- EXERCISE BRIEF:
Starting at the line that holds "Itemize the app", reproduce each line exactly up to and including the last line of the records below. Pictures stay out.

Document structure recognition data

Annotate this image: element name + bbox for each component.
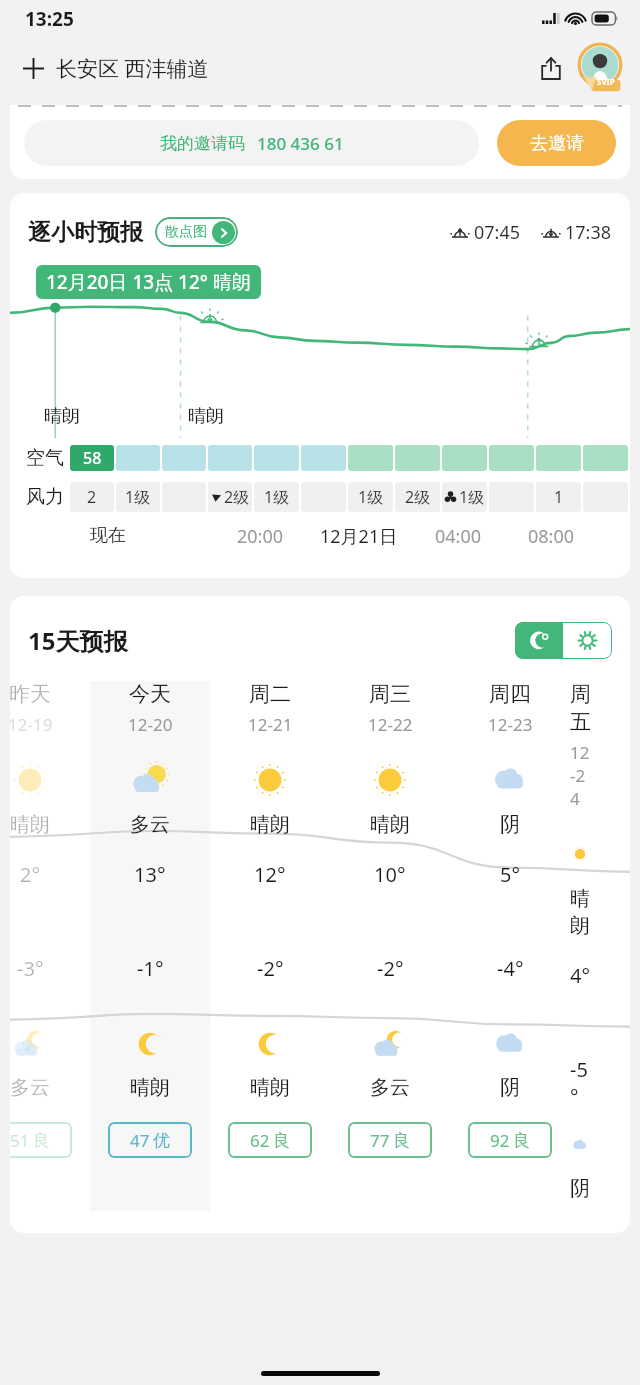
button[interactable]: 周四 [450, 681, 570, 1211]
staticText: 13:25 [25, 6, 74, 32]
button[interactable] [348, 445, 393, 471]
button[interactable] [301, 445, 346, 471]
staticText: 阴 [500, 812, 520, 837]
button[interactable]: Add city [16, 51, 50, 85]
staticText: 多云 [130, 812, 170, 837]
staticText: -5° [570, 1056, 590, 1096]
staticText: -2° [377, 955, 404, 982]
button[interactable]: 2 [70, 482, 114, 512]
staticText: 15天预报 [28, 624, 128, 657]
button[interactable]: Profile [574, 42, 626, 94]
button[interactable]: 58 [70, 445, 114, 471]
staticText: -3° [17, 955, 44, 982]
staticText: 92 [490, 1129, 510, 1152]
staticText: 12月20日 13点 12° 晴朗 [46, 269, 251, 295]
staticText: 2级 [224, 486, 250, 508]
button[interactable]: 去邀请 [497, 120, 616, 166]
button[interactable]: 今天 [90, 681, 210, 1211]
staticText: 散点图 [165, 223, 207, 241]
button[interactable]: 62 [228, 1122, 312, 1158]
button[interactable]: 77 [348, 1122, 432, 1158]
staticText: 晴朗 [188, 405, 224, 428]
button[interactable] [254, 445, 299, 471]
staticText: 晴朗 [10, 812, 50, 837]
staticText: 我的邀请码 [160, 133, 245, 154]
button[interactable] [583, 445, 628, 471]
button[interactable]: 周二 [210, 681, 330, 1211]
button[interactable]: 散点图 [165, 217, 235, 247]
staticText: 17:38 [565, 220, 612, 245]
staticText: 今天 [129, 681, 171, 707]
staticText: 12-21 [248, 713, 293, 736]
staticText: 04:00 [435, 524, 482, 549]
staticText: SVIP [597, 76, 615, 87]
staticText: 良 [513, 1130, 530, 1151]
staticText: 晴朗 [250, 812, 290, 837]
button[interactable]: 周三 [330, 681, 450, 1211]
button[interactable]: 1级 [254, 482, 299, 512]
staticText: 2级 [405, 486, 431, 508]
staticText: 周五 [570, 681, 590, 735]
staticText: 2 [87, 486, 97, 508]
button[interactable]: 47 [108, 1122, 192, 1158]
button[interactable] [395, 445, 440, 471]
button[interactable]: 昨天 [10, 681, 90, 1211]
button[interactable]: 51 [10, 1122, 72, 1158]
staticText: 良 [273, 1130, 290, 1151]
staticText: 12-19 [10, 713, 53, 736]
staticText: 去邀请 [530, 132, 584, 155]
button[interactable] [536, 445, 581, 471]
staticText: 1级 [264, 486, 290, 508]
button[interactable] [162, 445, 206, 471]
button[interactable]: 1 [536, 482, 581, 512]
staticText: 多云 [370, 1075, 410, 1100]
button[interactable]: Night [515, 622, 563, 659]
button[interactable] [442, 445, 487, 471]
staticText: -4° [497, 955, 524, 982]
button[interactable] [489, 445, 534, 471]
staticText: 晴朗 [250, 1075, 290, 1100]
button[interactable]: 1级 [348, 482, 393, 512]
staticText: 1级 [358, 486, 384, 508]
button[interactable]: 1级 [442, 482, 487, 512]
staticText: 180 436 61 [257, 132, 344, 155]
staticText: 08:00 [528, 524, 575, 549]
staticText: 12° [254, 861, 286, 888]
button[interactable] [116, 445, 160, 471]
staticText: 晴朗 [130, 1075, 170, 1100]
staticText: 4° [570, 962, 590, 989]
staticText: 良 [393, 1130, 410, 1151]
staticText: 空气 [26, 446, 64, 470]
staticText: 12-24 [570, 741, 590, 810]
button[interactable]: 92 [468, 1122, 552, 1158]
staticText: 晴朗 [370, 812, 410, 837]
button[interactable]: Day [563, 622, 612, 659]
staticText: 12-22 [368, 713, 413, 736]
button[interactable]: 周五 [570, 681, 590, 1211]
button[interactable]: 我的邀请码 [24, 120, 479, 166]
staticText: 1级 [459, 486, 485, 508]
staticText: 20:00 [237, 524, 284, 549]
button[interactable] [208, 445, 252, 471]
staticText: -1° [137, 955, 164, 982]
staticText: 1 [554, 486, 564, 508]
button[interactable]: 1级 [116, 482, 160, 512]
staticText: 优 [153, 1130, 170, 1151]
staticText: 阴 [500, 1075, 520, 1100]
staticText: 良 [33, 1130, 50, 1151]
staticText: 47 [130, 1129, 150, 1152]
staticText: 晴朗 [570, 886, 590, 938]
button[interactable]: 2级 [208, 482, 252, 512]
button[interactable]: Share [532, 49, 570, 87]
staticText: 逐小时预报 [28, 218, 143, 247]
staticText: 12月21日 [320, 524, 398, 549]
button[interactable]: 长安区 西沣辅道 [56, 54, 209, 83]
staticText: 现在 [90, 524, 126, 547]
staticText: 12-23 [488, 713, 533, 736]
staticText: 62 [250, 1129, 270, 1152]
button[interactable]: 2级 [395, 482, 440, 512]
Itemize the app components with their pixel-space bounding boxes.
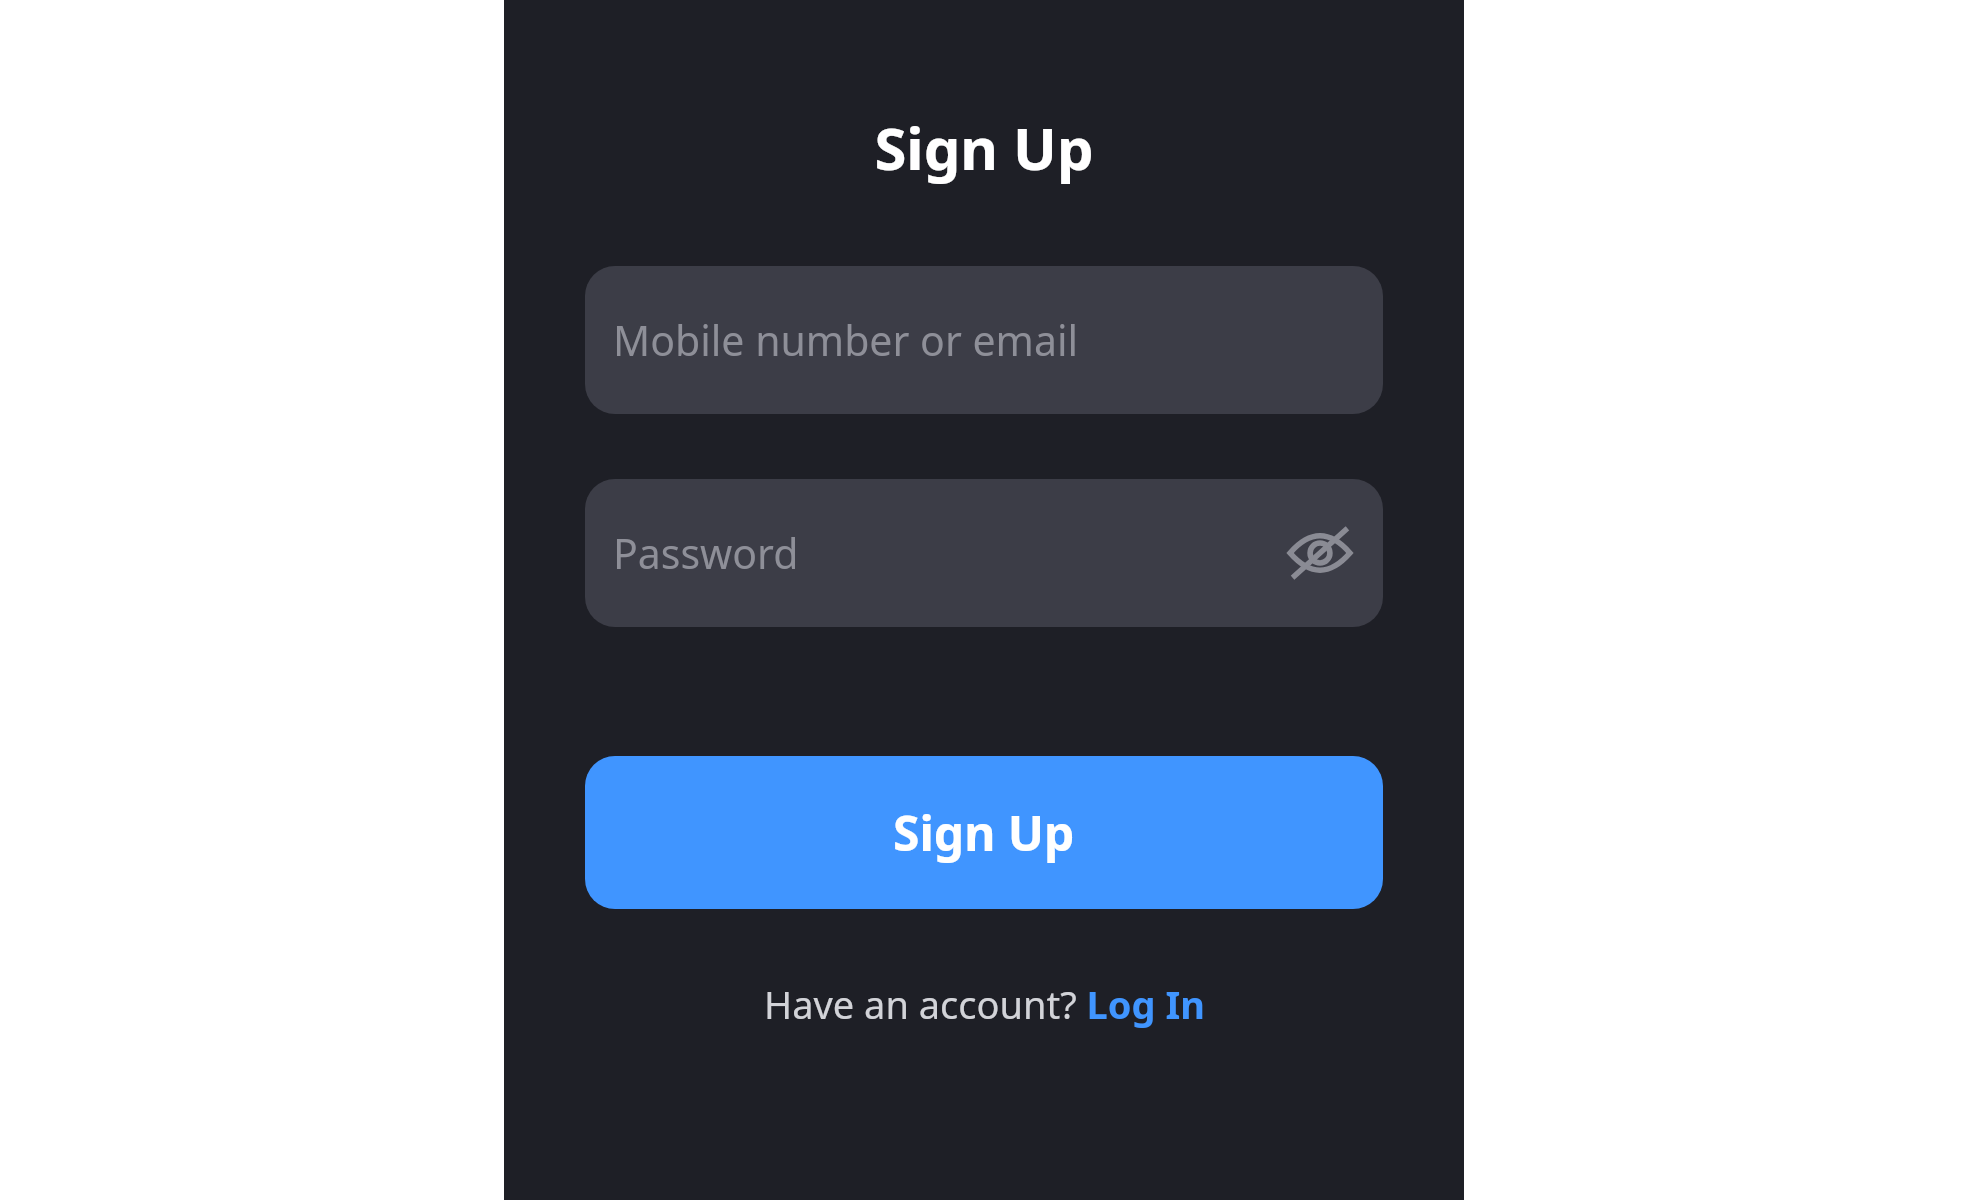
staticText: Mobile number or email [613, 312, 1079, 368]
staticText: Have an account? Log In [764, 978, 1205, 1030]
staticText: Password [613, 525, 799, 581]
button[interactable]: Password [585, 479, 1383, 627]
button[interactable]: Mobile number or email [585, 266, 1383, 414]
staticText: Sign Up [893, 800, 1075, 865]
button[interactable]: Show password [1283, 516, 1357, 590]
button[interactable]: Have an account? Log In [752, 972, 1217, 1036]
button[interactable]: Sign Up [585, 756, 1383, 909]
staticText: Sign Up [874, 108, 1094, 187]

- ANSWER BOX:
Itemize the app components with their pixel-space bounding boxes.
staticText: Mobile number or email [613, 312, 1079, 368]
staticText: Have an account? Log In [764, 978, 1205, 1030]
staticText: Password [613, 525, 799, 581]
button[interactable]: Password [585, 479, 1383, 627]
button[interactable]: Mobile number or email [585, 266, 1383, 414]
staticText: Sign Up [893, 800, 1075, 865]
button[interactable]: Show password [1283, 516, 1357, 590]
button[interactable]: Have an account? Log In [752, 972, 1217, 1036]
button[interactable]: Sign Up [585, 756, 1383, 909]
staticText: Sign Up [874, 108, 1094, 187]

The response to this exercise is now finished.